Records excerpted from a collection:
# # # # # # #

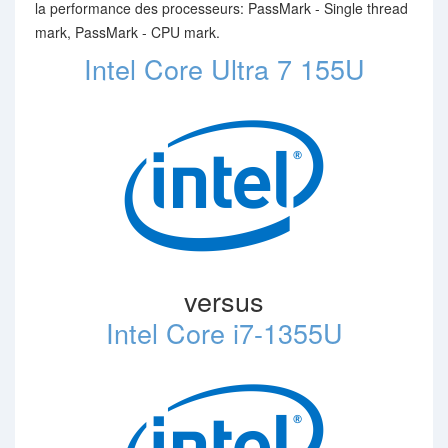
la performance des processeurs: PassMark - Single thread
mark, PassMark - CPU mark.
Intel Core Ultra 7 155U
versus
Intel Core i7-1355U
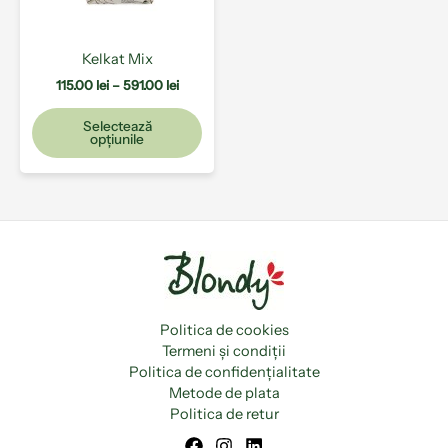
fi
alese
Kelkat Mix
în
pagina
115.00
lei
–
591.00
lei
produsului.
Selectează
opțiunile
Politica de cookies
Termeni și condiții
Politica de confidențialitate
Metode de plata
Politica de retur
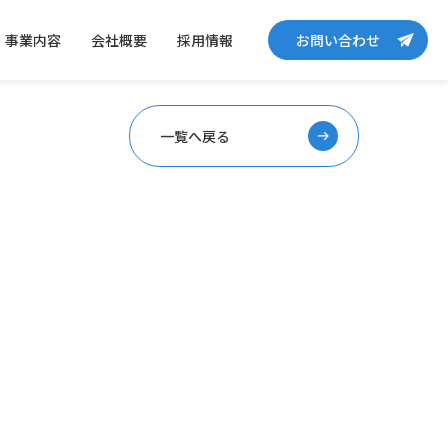
事業内容
会社概要
採用情報
お問い合わせ
一覧へ戻る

# # # # # # #

From the first line to the last, retype the entries above exactly, minus the pictures.

la performance des processeurs: PassMark - Single thread
mark, PassMark - CPU mark.
Intel Core Ultra 7 155U
versus
Intel Core i7-1355U
fi
alese
Kelkat Mix
în
pagina
115.00
lei
–
591.00
lei
produsului.
Selectează
opțiunile
Politica de cookies
Termeni și condiții
Politica de confidențialitate
Metode de plata
Politica de retur
事業内容
会社概要
採用情報
お問い合わせ
一覧へ戻る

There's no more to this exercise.